If that’s all true, then Sandler may well be home free.

The Naked Truth: Thank you, Bill Ballance--not for putting the nude photos of Laura Schlessinger on the Internet, per se, but for a by-product of that enterprise. Ever since losing the battle to have the photos banned, Dr. Laura has seemed a bit more sympathetic and understanding of the foibles and misjudgments of her troubled callers--and therefore much more listenable.

It’s a pleasant contrast to the fallout of her last big media battle, when widely published reports of alleged unpleasant behavior displayed by her at a speaking engagement in Dallas seemed to bring out her mean streak. In the wake of those stories, and concurrent discussions that her own life history ran counter to how she advised others to live, she became quick to snap at callers, intolerant of the very weaknesses and errors in choices that led them to call in the first place and pretty much all-around no fun.

She may have just published a book about the Ten Commandments, but it seems the lesson she’s learned herself has more to do with the Golden Rule. Hallelujah.

Ready to Rumble: You’d have expected the victory of ex-pro wrestler Jesse “The Body” Ventura to leave political pundits puzzled and sports commentators crowing, but that wasn’t the case with Rush Limbaugh and Jim Rome.
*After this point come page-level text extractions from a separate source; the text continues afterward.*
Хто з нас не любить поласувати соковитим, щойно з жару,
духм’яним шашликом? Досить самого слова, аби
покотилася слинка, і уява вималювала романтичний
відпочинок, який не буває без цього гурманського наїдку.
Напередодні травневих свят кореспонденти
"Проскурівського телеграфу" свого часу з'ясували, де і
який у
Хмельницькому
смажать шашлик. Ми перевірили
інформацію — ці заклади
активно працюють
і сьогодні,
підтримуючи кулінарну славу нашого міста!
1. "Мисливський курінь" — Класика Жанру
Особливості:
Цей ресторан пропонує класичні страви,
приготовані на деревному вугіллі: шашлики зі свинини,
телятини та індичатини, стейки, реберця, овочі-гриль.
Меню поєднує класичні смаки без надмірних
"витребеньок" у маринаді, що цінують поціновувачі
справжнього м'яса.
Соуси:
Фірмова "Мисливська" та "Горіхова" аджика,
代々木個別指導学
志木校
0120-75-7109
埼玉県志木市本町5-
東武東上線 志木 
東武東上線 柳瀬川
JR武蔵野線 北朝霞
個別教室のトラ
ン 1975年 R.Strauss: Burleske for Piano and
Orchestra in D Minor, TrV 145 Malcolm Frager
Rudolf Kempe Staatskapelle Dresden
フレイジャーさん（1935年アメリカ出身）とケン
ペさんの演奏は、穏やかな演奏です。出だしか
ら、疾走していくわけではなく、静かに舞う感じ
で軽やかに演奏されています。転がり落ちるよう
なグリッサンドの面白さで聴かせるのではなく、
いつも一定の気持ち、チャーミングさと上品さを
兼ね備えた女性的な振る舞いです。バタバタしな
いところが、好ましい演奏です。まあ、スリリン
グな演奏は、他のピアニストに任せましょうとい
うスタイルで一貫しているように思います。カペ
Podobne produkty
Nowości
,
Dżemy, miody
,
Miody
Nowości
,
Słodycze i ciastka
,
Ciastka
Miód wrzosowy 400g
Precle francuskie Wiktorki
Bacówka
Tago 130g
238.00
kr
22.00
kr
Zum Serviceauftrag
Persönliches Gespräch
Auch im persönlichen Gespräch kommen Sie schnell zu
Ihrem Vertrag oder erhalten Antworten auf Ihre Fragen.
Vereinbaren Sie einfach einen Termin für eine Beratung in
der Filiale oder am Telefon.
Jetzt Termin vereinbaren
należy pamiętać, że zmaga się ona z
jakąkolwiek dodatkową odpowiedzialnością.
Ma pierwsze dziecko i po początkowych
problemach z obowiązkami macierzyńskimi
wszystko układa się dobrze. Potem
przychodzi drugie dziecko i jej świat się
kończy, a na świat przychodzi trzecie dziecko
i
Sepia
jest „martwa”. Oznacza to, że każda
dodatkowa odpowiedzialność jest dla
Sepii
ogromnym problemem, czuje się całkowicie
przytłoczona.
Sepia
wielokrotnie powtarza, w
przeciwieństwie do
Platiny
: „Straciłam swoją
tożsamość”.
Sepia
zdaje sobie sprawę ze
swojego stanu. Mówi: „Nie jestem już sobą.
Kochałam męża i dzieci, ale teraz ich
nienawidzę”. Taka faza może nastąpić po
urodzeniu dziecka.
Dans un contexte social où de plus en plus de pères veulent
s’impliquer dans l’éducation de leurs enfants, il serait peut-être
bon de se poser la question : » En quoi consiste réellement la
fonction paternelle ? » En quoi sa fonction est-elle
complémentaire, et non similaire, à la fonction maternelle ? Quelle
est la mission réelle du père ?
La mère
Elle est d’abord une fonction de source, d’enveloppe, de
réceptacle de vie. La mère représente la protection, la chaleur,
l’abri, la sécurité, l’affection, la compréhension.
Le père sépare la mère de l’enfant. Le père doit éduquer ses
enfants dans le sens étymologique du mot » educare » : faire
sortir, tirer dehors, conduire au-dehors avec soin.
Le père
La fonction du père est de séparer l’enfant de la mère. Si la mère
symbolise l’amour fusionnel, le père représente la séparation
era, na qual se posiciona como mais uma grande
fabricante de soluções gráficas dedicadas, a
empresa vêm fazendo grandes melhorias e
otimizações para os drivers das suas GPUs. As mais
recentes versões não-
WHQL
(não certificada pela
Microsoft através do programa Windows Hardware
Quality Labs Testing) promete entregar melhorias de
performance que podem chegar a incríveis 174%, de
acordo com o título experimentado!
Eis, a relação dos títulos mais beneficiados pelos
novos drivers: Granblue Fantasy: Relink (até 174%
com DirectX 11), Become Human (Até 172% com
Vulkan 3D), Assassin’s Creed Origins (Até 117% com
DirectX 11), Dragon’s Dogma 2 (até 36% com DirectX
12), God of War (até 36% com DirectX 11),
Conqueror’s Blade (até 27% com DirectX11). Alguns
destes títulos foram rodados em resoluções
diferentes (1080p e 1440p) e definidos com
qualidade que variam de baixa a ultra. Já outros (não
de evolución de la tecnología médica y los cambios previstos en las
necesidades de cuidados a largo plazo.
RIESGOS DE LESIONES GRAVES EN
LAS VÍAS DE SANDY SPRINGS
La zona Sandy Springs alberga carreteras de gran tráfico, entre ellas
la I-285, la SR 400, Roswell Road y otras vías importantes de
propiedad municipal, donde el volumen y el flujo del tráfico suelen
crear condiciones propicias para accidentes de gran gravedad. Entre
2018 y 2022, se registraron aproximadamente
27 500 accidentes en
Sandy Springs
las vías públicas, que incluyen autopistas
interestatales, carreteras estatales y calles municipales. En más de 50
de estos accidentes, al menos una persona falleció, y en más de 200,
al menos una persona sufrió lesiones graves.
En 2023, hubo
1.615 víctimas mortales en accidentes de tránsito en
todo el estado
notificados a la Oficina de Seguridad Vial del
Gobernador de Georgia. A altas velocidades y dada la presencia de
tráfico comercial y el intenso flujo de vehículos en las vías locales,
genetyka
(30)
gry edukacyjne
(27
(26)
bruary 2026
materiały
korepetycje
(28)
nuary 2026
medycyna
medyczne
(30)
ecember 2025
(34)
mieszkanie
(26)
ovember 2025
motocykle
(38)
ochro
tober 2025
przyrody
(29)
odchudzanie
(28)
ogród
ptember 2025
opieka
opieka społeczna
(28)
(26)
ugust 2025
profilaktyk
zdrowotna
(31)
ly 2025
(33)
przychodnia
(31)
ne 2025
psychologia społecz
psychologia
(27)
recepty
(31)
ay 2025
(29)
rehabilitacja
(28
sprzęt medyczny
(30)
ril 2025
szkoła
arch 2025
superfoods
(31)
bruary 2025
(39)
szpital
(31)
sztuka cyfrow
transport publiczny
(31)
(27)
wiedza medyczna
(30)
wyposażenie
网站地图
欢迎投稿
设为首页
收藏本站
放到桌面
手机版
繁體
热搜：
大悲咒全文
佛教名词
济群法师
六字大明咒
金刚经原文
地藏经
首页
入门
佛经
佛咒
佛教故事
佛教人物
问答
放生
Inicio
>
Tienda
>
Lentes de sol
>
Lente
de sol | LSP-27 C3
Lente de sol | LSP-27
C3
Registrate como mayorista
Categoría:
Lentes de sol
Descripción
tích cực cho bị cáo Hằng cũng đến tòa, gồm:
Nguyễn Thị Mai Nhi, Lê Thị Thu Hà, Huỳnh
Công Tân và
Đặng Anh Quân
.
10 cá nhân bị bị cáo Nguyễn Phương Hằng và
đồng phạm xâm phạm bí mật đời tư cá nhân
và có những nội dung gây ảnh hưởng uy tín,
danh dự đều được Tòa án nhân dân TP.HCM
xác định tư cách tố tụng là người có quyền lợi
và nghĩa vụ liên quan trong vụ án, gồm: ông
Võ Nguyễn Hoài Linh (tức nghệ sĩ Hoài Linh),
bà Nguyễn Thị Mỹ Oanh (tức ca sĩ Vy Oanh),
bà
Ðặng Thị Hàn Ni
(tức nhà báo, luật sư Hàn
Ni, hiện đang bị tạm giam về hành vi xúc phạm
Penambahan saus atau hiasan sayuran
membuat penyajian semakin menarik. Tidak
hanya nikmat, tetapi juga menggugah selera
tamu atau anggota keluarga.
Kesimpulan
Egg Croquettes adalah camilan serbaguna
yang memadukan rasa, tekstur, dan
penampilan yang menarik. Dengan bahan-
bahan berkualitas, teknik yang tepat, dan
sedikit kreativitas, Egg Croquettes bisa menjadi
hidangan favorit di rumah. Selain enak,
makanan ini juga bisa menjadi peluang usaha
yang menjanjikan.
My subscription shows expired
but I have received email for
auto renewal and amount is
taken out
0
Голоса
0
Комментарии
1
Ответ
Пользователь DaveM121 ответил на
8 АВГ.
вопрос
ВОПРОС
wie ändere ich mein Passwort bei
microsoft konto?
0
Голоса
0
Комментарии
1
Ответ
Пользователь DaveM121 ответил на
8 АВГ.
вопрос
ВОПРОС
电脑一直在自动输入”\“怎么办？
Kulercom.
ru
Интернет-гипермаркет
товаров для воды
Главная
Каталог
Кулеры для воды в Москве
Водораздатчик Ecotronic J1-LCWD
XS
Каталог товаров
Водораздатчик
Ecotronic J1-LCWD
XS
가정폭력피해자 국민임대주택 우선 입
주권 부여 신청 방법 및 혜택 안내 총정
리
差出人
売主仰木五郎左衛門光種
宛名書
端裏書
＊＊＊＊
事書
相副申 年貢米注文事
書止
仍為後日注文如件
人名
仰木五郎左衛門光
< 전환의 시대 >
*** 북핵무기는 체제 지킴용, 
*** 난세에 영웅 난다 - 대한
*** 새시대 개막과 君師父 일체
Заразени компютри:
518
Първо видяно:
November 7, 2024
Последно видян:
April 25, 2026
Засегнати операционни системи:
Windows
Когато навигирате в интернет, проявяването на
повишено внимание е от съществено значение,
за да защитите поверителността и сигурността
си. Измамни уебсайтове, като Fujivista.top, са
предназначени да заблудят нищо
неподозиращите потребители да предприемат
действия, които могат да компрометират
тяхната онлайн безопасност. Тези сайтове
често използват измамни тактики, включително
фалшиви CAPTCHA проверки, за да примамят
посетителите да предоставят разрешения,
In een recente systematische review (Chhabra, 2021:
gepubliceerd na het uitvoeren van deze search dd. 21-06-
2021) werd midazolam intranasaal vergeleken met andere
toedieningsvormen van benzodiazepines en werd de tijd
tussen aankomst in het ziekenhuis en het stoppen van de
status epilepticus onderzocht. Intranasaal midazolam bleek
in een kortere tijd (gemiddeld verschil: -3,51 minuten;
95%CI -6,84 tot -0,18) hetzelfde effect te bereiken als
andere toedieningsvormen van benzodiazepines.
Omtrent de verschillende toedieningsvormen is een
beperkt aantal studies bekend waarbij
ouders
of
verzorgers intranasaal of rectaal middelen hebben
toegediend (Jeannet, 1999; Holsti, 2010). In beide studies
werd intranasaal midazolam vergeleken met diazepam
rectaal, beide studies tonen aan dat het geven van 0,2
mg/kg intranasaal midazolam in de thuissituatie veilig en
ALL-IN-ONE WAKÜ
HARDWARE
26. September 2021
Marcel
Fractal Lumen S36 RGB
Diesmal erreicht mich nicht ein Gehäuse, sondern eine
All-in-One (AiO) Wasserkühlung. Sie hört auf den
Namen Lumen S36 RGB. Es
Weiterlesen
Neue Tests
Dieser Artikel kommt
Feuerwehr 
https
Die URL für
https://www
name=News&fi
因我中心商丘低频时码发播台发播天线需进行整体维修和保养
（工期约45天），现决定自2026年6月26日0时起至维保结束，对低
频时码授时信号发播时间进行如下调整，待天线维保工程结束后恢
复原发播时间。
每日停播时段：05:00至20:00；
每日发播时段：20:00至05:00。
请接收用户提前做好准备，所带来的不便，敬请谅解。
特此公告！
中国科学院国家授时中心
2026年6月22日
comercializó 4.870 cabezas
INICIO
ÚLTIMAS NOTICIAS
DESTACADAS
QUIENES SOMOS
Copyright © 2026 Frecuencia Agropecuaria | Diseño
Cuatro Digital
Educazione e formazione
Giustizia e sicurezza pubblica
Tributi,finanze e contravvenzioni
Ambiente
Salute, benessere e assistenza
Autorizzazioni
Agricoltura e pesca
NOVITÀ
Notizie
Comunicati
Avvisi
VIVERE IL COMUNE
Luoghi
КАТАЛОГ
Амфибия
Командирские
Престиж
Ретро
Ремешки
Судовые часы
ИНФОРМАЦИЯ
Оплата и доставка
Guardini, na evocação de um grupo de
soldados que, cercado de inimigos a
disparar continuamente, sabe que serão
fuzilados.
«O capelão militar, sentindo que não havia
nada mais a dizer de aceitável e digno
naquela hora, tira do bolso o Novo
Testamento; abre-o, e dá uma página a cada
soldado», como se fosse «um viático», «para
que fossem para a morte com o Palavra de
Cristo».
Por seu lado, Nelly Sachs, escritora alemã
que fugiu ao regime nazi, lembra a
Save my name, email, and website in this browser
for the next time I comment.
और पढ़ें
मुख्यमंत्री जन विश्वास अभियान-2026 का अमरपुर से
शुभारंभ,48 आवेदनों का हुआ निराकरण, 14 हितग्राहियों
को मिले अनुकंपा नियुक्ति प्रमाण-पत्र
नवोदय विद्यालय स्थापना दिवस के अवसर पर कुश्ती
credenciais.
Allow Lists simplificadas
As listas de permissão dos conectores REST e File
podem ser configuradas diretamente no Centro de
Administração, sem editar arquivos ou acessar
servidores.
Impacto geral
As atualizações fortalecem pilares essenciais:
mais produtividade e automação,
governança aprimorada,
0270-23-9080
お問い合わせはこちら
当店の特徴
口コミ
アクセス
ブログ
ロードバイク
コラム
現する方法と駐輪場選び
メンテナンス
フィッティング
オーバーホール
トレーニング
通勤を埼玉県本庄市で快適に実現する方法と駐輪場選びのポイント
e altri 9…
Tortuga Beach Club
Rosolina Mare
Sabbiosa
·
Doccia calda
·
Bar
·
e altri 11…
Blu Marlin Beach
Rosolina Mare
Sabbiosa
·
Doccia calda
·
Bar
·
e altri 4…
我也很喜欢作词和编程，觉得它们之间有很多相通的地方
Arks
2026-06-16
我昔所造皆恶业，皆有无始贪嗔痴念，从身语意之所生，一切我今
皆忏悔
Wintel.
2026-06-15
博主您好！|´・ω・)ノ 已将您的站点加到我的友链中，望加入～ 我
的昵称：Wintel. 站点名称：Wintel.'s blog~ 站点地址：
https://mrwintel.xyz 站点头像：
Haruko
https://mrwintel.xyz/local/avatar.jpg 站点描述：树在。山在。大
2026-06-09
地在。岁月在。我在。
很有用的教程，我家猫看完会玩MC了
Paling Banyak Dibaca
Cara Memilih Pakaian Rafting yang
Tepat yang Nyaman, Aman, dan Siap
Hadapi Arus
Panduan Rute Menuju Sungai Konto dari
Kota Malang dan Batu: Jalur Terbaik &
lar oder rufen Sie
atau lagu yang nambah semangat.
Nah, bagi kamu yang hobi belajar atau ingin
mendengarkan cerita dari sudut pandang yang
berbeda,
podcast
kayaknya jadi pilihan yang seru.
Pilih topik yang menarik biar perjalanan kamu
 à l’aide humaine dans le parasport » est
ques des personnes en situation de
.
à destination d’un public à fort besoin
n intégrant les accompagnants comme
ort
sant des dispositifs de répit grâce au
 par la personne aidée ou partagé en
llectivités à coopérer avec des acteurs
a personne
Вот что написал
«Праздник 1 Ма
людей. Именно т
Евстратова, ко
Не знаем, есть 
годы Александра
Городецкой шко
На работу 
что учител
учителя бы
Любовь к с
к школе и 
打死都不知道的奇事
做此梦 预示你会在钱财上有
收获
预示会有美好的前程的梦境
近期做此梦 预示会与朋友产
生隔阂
On the morning after last week’s election, Limbaugh--perhaps needing something positive in the Republican debacle--was elated, exalting Ventura’s politics-as-unusual win and glorying in the ascension of a “real man” in politics.

You’d think Rome would agree at least on the latter, but instead, at the same moment Limbaugh was heard here on KFI-AM (640), Romey was talking serious smack about the Body, dismissing him as a chemically enhanced freak who’s spent too much time under the tanning lamp. But wait. If that’s true, then Ventura is not a real man at all, but an artificial man. Maybe Rush and Romey should settle this in the ring.